Work order:
The data is to be repeated exactly, with the images removed.

Task material:
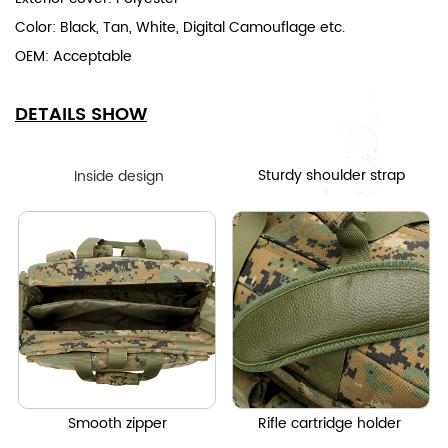
Color: Black, Tan, White, Digital Camouflage etc.
OEM: Acceptable
DETAILS SHOW
Sturdy shoulder strap
Inside design
Smooth zipper
Rifle cartridge holder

Answer for this exercise:
Color: Black, Tan, White, Digital Camouflage etc.
OEM: Acceptable
DETAILS SHOW
Sturdy shoulder strap
Inside design
Smooth zipper
Rifle cartridge holder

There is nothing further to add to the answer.